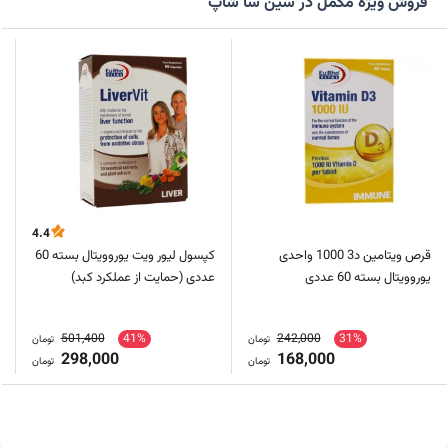
فروش ویژه مکمل در سین سا شاپ
4.4
قرص ویتامین د3 1000 واحدی
کپسول لیور ویت یوروویتال بسته 60
یوروویتال بسته 60 عددی
عددی (حمایت از عملکرد کبد)
501,400
41%
242,000
31%
تومان
تومان
298,000
168,000
تومان
تومان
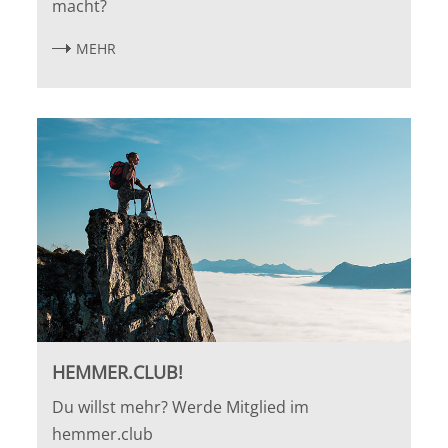
macht?
MEHR
HEMMER.CLUB!
Du willst mehr? Werde Mitglied im
hemmer.club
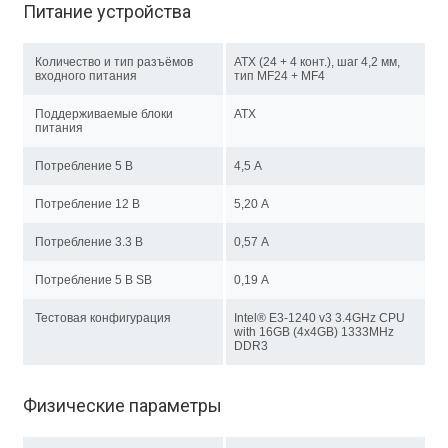
Питание устройства
Количество и тип разъёмов
ATX (24 + 4 конт.), шаг 4,2 мм,
входного питания
тип MF24 + MF4
Поддерживаемые блоки
ATX
питания
Потребление 5 В
4,5 А
Потребление 12 В
5,20 А
Потребление 3.3 В
0,57 А
Потребление 5 В SB
0,19 А
Тестовая конфигурация
Intel® E3-1240 v3 3.4GHz CPU
with 16GB (4x4GB) 1333MHz
DDR3
Физические параметры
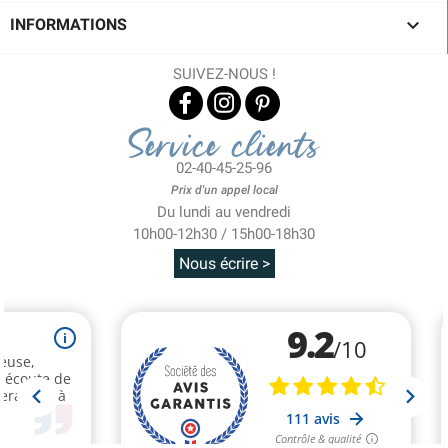

INFORMATIONS
SUIVEZ-NOUS !
Service clients
02-40-45-25-96
Prix d'un appel local
Du lundi au vendredi
10h00-12h30 / 15h00-18h30
Nous écrire >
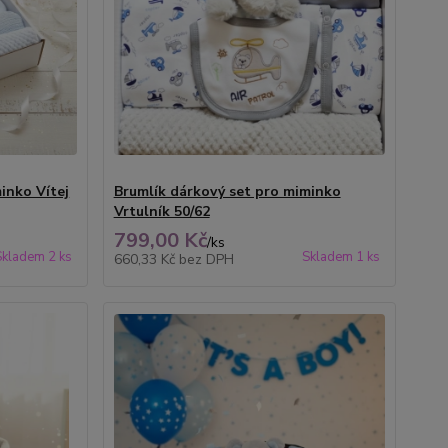
inko Vítej
Brumlík dárkový set pro miminko
Vrtulník 50/62
799,00 Kč
/
ks
Skladem 2 ks
Skladem 1 ks
660,33 Kč
bez DPH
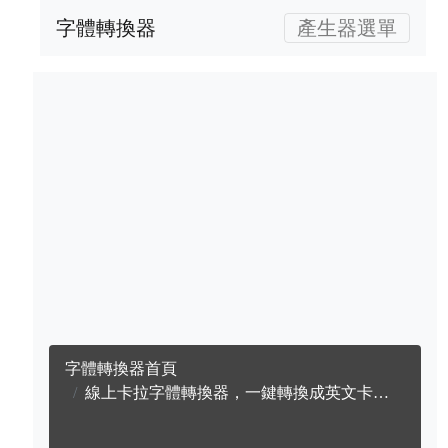
字體轉換器
產生器選單
字體轉換器首頁
線上卡拉字體轉換器，一鍵轉換成英文卡拉字體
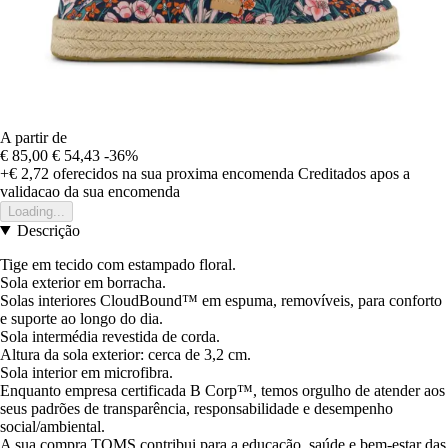
A partir de
€ 85,00
€ 54,43
-36%
+€ 2,72
oferecidos na sua proxima encomenda
Creditados apos a
validacao da sua encomenda
Loading...
Descrição
Tige em tecido com estampado floral.
Sola exterior em borracha.
Solas interiores CloudBound™ em espuma, removíveis, para conforto
e suporte ao longo do dia.
Sola intermédia revestida de corda.
Altura da sola exterior: cerca de 3,2 cm.
Sola interior em microfibra.
Enquanto empresa certificada B Corp™, temos orgulho de atender aos
seus padrões de transparência, responsabilidade e desempenho
social/ambiental.
A sua compra TOMS contribui para a educação, saúde e bem-estar das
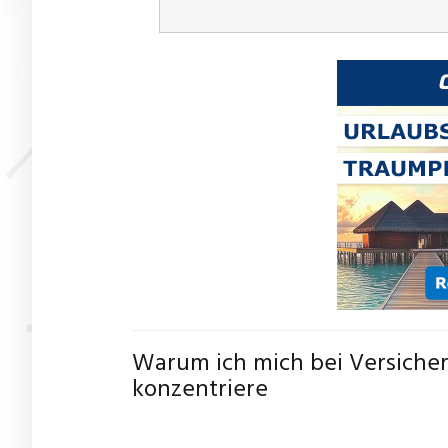
Warum ich mich bei Versiche
konzentriere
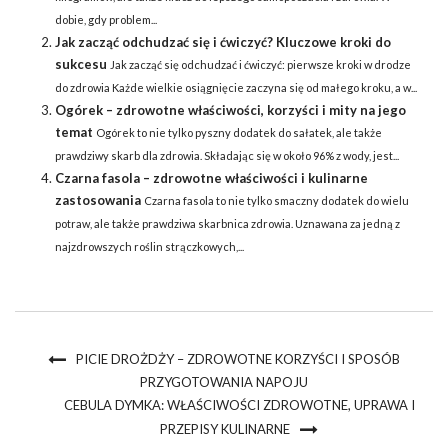
dobie, gdy problem...
Jak zacząć odchudzać się i ćwiczyć? Kluczowe kroki do
sukcesu
Jak zacząć się odchudzać i ćwiczyć: pierwsze kroki w drodze
do zdrowia Każde wielkie osiągnięcie zaczyna się od małego kroku, a w...
Ogórek – zdrowotne właściwości, korzyści i mity na jego
temat
Ogórek to nie tylko pyszny dodatek do sałatek, ale także
prawdziwy skarb dla zdrowia. Składając się w około 96% z wody, jest...
Czarna fasola – zdrowotne właściwości i kulinarne
zastosowania
Czarna fasola to nie tylko smaczny dodatek do wielu
potraw, ale także prawdziwa skarbnica zdrowia. Uznawana za jedną z
najzdrowszych roślin strączkowych,...
PICIE DROŻDŻY – ZDROWOTNE KORZYŚCI I SPOSÓB
PRZYGOTOWANIA NAPOJU
CEBULA DYMKA: WŁAŚCIWOŚCI ZDROWOTNE, UPRAWA I
PRZEPISY KULINARNE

▶ **TASK TO CARRY OUT**:
Leaving out the pictures, transcribe the material above exactly.

▶ **WRITTEN ANSWER**:
فروش ویژه مکمل در سین سا شاپ
4.4
قرص ویتامین د3 1000 واحدی
کپسول لیور ویت یوروویتال بسته 60
یوروویتال بسته 60 عددی
عددی (حمایت از عملکرد کبد)
501,400
41%
242,000
31%
تومان
تومان
298,000
168,000
تومان
تومان
macht?
MEHR
HEMMER.CLUB!
Du willst mehr? Werde Mitglied im
hemmer.club
Питание устройства
Количество и тип разъёмов
ATX (24 + 4 конт.), шаг 4,2 мм,
входного питания
тип MF24 + MF4
Поддерживаемые блоки
ATX
питания
Потребление 5 В
4,5 А
Потребление 12 В
5,20 А
Потребление 3.3 В
0,57 А
Потребление 5 В SB
0,19 А
Тестовая конфигурация
Intel® E3-1240 v3 3.4GHz CPU
with 16GB (4x4GB) 1333MHz
DDR3
Физические параметры

INFORMATIONS
SUIVEZ-NOUS !
Service clients
02-40-45-25-96
Prix d'un appel local
Du lundi au vendredi
10h00-12h30 / 15h00-18h30
Nous écrire >
inko Vítej
Brumlík dárkový set pro miminko
Vrtulník 50/62
799,00 Kč
/
ks
Skladem 2 ks
Skladem 1 ks
660,33 Kč
bez DPH
字體轉換器
產生器選單
字體轉換器首頁
線上卡拉字體轉換器，一鍵轉換成英文卡拉字體
A partir de
€ 85,00
€ 54,43
-36%
+€ 2,72
oferecidos na sua proxima encomenda
Creditados apos a
validacao da sua encomenda
Loading...
Descrição
Tige em tecido com estampado floral.
Sola exterior em borracha.
Solas interiores CloudBound™ em espuma, removíveis, para conforto
e suporte ao longo do dia.
Sola intermédia revestida de corda.
Altura da sola exterior: cerca de 3,2 cm.
Sola interior em microfibra.
Enquanto empresa certificada B Corp™, temos orgulho de atender aos
seus padrões de transparência, responsabilidade e desempenho
social/ambiental.
A sua compra TOMS contribui para a educação, saúde e bem-estar das
Warum ich mich bei Versiche
konzentriere
dobie, gdy problem...
Jak zacząć odchudzać się i ćwiczyć? Kluczowe kroki do
sukcesu
Jak zacząć się odchudzać i ćwiczyć: pierwsze kroki w drodze
do zdrowia Każde wielkie osiągnięcie zaczyna się od małego kroku, a w...
Ogórek – zdrowotne właściwości, korzyści i mity na jego
temat
Ogórek to nie tylko pyszny dodatek do sałatek, ale także
prawdziwy skarb dla zdrowia. Składając się w około 96% z wody, jest...
Czarna fasola – zdrowotne właściwości i kulinarne
zastosowania
Czarna fasola to nie tylko smaczny dodatek do wielu
potraw, ale także prawdziwa skarbnica zdrowia. Uznawana za jedną z
najzdrowszych roślin strączkowych,...
PICIE DROŻDŻY – ZDROWOTNE KORZYŚCI I SPOSÓB
PRZYGOTOWANIA NAPOJU
CEBULA DYMKA: WŁAŚCIWOŚCI ZDROWOTNE, UPRAWA I
PRZEPISY KULINARNE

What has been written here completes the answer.